§ **What the task requires**
Locate all lines in the data below that hold "แซนต" and show them.

Stored data entries
::::::::::

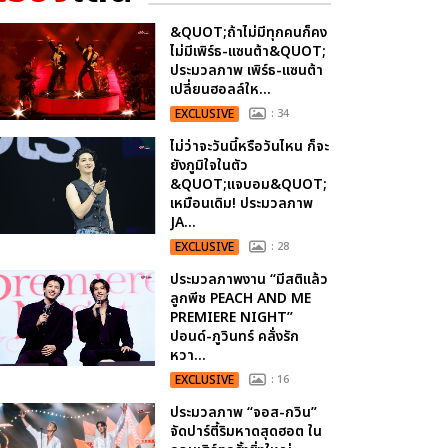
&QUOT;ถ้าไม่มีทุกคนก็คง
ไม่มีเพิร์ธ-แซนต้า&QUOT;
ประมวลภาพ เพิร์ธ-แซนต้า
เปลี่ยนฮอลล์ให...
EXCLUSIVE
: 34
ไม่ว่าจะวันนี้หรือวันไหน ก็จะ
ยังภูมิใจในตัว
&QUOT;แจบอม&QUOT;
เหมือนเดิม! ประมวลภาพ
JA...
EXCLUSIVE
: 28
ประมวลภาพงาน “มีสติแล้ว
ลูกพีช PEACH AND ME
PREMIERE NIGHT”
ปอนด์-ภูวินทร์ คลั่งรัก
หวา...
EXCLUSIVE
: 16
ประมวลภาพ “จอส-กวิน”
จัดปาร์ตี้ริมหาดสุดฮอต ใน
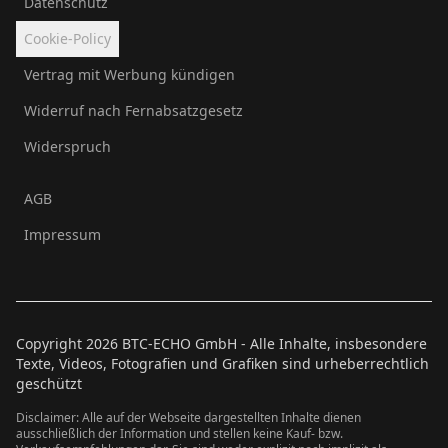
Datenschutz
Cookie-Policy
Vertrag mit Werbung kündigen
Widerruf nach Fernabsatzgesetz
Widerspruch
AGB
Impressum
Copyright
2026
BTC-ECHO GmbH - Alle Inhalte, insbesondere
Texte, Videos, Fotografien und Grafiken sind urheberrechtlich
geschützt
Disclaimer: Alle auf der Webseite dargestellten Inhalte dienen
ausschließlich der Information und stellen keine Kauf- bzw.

::::::::::

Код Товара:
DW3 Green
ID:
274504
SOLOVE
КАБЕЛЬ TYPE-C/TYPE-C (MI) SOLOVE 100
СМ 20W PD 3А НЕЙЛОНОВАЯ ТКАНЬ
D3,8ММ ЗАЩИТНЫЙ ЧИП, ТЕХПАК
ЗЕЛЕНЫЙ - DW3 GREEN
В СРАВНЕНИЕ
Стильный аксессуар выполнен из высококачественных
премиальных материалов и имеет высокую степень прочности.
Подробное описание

::::::::::

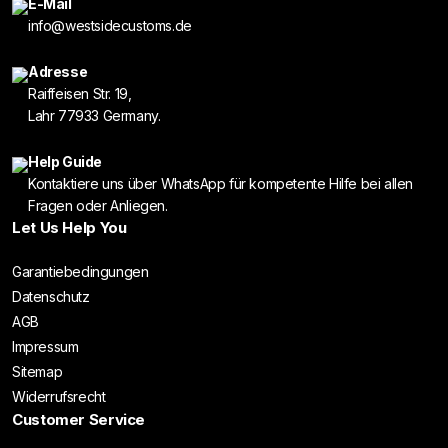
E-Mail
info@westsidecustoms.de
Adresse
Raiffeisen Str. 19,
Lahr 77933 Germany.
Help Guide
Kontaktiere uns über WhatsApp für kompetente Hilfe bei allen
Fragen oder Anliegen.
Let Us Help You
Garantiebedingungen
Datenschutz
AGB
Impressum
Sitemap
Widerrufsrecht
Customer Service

::::::::::

§ **Result of this exercise**
ไม่มีเพิร์ธ-แซนต้า&QUOT;
ประมวลภาพ เพิร์ธ-แซนต้า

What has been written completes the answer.